Associate Professor Dirk Oliver Theis, Institute of Computer Science UT
Professor Nicolas Gillis, University of Mons, Belgium
PhD Matthias Walter, Aachen University, Germany
Mathematical Optimization is finding the optimal solution of an optimization problem, i.e., the maximum or minimum value of a real function (objective function) subjected to a set of constraints. Mathematical optimization is divided into classes depending on the nature of the objective function as well as the constraints and these classes vary in their computational complexity. In practice, robust and fast processes are needed to tackle the problems, and so optimization problems which can be modeled into classes of polynomial complexity are applied directly. Several algorithms that solve different optimization problems exist, in particular, efficient ones for the classes with polynomial complexity. But, in some cases, even the efficient algorithms face difficulties in solving optimization problems such as taking immensely long time to find the optimal solution. In this case, studying the optimization, in depth, leads to the reasons behind these pitfalls and thus modify the algorithms to avoid them.
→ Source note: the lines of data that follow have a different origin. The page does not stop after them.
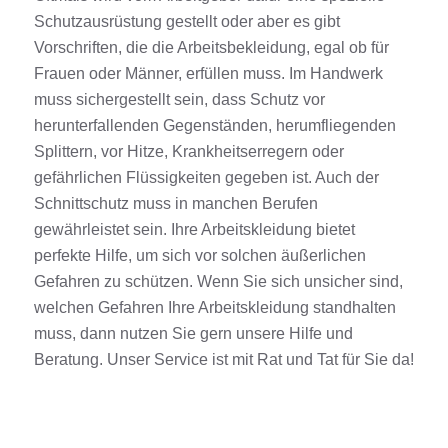
Schutzausrüstung gestellt oder aber es gibt
Vorschriften, die die Arbeitsbekleidung, egal ob für
Frauen oder Männer, erfüllen muss. Im Handwerk
muss sichergestellt sein, dass Schutz vor
herunterfallenden Gegenständen, herumfliegenden
Splittern, vor Hitze, Krankheitserregern oder
gefährlichen Flüssigkeiten gegeben ist. Auch der
Schnittschutz muss in manchen Berufen
gewährleistet sein. Ihre Arbeitskleidung bietet
perfekte Hilfe, um sich vor solchen äußerlichen
Gefahren zu schützen. Wenn Sie sich unsicher sind,
welchen Gefahren Ihre Arbeitskleidung standhalten
muss, dann nutzen Sie gern unsere Hilfe und
Beratung. Unser Service ist mit Rat und Tat für Sie da!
This thesis studies the solution of a Convex Program which was used to obtain partial information decomposition, a tool used recently to analyze particular complex systems. Many difficulties arises in solving the Convex Program and so the study done in this thesis resulted in a fast and robust algorithm to tackle the problem. Then it studies the situation, which appeared recently in neuroscience, when the obtained partial information decomposition is optimized subject to some constraints. Finally, it studies a fundamental optimization problem in the control of automated systems that is APX-hard. The problem is modeled IP- and CNF- models which can be used, in future, to design good heuristics which tackles the problem in reasonable time.